We didn’t know what hit us. The expectations of the thousands in that stadium, and the tens, perhaps hundreds of thousands following the live concert broadcast on Army Radio, ran in a very different vector, pointing squarely at the hip hop nation of the City of Angels, a mesmerizing funk-til-death backup band, by-your-throat rhythm cascades, assault rifle bursts of knowing, glowing, mow-down rhyme riffs and inexhaustible energy in human motion. That’s what we’d come for.
What we didn’t expect, was Zionism.
“We’ve been here for five days,” vocalist-rapper Will.I.Am called to the crowd. “And that’s been the best five days of our lives.”
“Check this out,” he went on, ticking off the ways he found himself loving the country, from the landscape, to the tight-knit character of family life, to “the most beautifullest women on the planet.
They stopped at nothing.
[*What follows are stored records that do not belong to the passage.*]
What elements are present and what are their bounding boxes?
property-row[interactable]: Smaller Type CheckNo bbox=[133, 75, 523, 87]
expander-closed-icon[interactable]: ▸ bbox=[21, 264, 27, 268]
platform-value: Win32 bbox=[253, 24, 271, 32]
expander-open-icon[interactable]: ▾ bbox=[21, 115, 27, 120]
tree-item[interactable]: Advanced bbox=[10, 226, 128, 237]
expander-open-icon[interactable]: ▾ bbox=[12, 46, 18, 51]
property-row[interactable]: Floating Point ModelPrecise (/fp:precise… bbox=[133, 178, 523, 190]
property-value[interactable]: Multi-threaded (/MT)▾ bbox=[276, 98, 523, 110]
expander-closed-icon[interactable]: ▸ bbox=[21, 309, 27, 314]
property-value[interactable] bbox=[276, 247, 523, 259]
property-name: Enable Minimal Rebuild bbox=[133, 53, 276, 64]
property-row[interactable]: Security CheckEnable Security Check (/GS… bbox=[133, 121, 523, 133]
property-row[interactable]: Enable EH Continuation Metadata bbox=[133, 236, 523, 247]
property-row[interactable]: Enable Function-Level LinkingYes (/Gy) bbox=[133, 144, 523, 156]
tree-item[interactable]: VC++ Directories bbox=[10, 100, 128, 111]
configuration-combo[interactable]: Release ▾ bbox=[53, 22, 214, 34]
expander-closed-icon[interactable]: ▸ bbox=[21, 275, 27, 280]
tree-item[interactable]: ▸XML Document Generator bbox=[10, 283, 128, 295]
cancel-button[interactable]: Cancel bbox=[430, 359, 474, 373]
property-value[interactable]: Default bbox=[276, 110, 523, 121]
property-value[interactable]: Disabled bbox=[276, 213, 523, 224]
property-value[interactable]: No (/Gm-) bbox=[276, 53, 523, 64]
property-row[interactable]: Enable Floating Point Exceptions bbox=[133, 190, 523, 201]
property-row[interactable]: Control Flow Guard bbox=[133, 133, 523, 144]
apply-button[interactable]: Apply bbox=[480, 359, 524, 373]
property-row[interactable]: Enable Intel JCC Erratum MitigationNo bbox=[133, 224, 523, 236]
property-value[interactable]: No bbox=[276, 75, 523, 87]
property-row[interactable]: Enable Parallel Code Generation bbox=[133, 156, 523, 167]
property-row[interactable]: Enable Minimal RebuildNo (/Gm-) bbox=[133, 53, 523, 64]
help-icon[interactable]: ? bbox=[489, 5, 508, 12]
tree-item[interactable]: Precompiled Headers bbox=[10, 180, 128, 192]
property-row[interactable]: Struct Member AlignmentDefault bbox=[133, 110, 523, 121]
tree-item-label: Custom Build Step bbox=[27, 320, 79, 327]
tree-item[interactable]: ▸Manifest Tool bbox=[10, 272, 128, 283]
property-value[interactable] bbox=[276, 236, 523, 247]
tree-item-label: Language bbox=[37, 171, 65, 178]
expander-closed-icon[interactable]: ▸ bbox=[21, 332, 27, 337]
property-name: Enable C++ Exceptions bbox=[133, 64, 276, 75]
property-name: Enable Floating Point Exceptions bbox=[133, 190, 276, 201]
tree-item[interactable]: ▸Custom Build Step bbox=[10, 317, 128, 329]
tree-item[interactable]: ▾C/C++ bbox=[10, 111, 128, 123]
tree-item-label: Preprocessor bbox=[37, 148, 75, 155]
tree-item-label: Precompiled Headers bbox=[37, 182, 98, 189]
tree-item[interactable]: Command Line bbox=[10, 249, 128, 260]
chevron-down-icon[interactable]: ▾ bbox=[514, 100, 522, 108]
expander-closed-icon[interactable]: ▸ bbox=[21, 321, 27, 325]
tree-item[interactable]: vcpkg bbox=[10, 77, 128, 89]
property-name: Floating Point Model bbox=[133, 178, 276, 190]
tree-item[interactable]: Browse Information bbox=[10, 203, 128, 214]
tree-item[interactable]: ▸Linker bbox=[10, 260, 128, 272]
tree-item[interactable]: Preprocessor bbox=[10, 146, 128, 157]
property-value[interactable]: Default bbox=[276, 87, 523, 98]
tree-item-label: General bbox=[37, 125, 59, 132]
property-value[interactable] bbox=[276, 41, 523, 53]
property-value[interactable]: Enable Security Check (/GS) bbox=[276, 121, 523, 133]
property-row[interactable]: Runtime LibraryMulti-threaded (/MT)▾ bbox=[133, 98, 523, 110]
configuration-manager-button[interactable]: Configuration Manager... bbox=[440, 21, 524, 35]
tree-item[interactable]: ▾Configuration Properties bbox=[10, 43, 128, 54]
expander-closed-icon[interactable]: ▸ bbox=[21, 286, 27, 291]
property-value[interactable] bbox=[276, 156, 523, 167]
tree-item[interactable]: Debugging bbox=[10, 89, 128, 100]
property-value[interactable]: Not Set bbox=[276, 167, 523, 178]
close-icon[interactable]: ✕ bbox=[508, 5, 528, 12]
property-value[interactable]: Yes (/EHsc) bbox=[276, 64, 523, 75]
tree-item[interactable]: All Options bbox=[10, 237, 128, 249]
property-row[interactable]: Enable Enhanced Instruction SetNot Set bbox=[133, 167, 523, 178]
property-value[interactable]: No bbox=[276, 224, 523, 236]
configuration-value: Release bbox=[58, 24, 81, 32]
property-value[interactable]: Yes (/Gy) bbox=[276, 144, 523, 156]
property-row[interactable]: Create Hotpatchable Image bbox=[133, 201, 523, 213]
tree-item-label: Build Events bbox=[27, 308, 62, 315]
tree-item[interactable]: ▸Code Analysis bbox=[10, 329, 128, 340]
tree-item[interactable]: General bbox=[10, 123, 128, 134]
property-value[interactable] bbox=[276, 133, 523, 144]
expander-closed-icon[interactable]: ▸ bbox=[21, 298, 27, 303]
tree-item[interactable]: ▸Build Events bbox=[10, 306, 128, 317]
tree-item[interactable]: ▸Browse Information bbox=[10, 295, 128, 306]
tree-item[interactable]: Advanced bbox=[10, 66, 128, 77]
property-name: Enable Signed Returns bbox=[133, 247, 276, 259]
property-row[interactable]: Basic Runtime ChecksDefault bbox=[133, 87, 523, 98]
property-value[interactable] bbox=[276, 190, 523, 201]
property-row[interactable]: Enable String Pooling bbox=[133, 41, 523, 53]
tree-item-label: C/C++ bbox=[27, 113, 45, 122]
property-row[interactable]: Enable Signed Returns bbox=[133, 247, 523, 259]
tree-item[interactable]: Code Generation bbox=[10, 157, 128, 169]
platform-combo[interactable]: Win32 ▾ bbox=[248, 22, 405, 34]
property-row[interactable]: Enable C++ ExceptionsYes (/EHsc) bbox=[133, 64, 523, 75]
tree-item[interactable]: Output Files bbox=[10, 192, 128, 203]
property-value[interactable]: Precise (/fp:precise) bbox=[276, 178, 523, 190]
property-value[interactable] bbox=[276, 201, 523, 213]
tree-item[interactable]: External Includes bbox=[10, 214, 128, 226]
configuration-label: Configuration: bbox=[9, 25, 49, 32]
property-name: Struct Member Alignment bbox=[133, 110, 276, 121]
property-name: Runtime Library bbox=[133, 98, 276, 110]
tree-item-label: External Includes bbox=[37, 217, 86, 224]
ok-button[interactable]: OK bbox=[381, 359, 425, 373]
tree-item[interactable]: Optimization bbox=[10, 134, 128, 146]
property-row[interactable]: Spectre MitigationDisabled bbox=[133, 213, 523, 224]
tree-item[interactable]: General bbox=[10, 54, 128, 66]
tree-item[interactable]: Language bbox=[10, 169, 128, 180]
They spoke about the possibility of moving to Israel to live. “Y’see, I brought my mom and my grandma. You know, we’re Christian, but I think I’m gonna convert to Judaism …”
The audience, which came knowing every syllable of every infinitely complex song, was caught entirely unprepared. They were witnessing a full-blown Revival Meeting of that old time Zionism, and it was their turn to testify.
Testify they did.
In seconds, they were delirious.
The band broke into a horn driven, Mussel Shoals-seasoned “Hava Nagila.” The crowd, already bananas, roared so loud it would have surprised no one had it been capable of levitating itself through sheer animal delight, and a peculiarly local version of loud, proud, surprised, oddly patriotic, unedited love.
Fergie, the group’s woman singer, flew in the face of every conceivable assumption, as well as every tenet of political correctness, by calling Israel “one of the most fun places on the planet.” But the crowd, knowing exactly what she meant, loosed yet a larger paroxysm.
I have been a fan of the Black Eyed Peas’ music for quite a while. Now I count myself a fan of the Black Eyed Peas.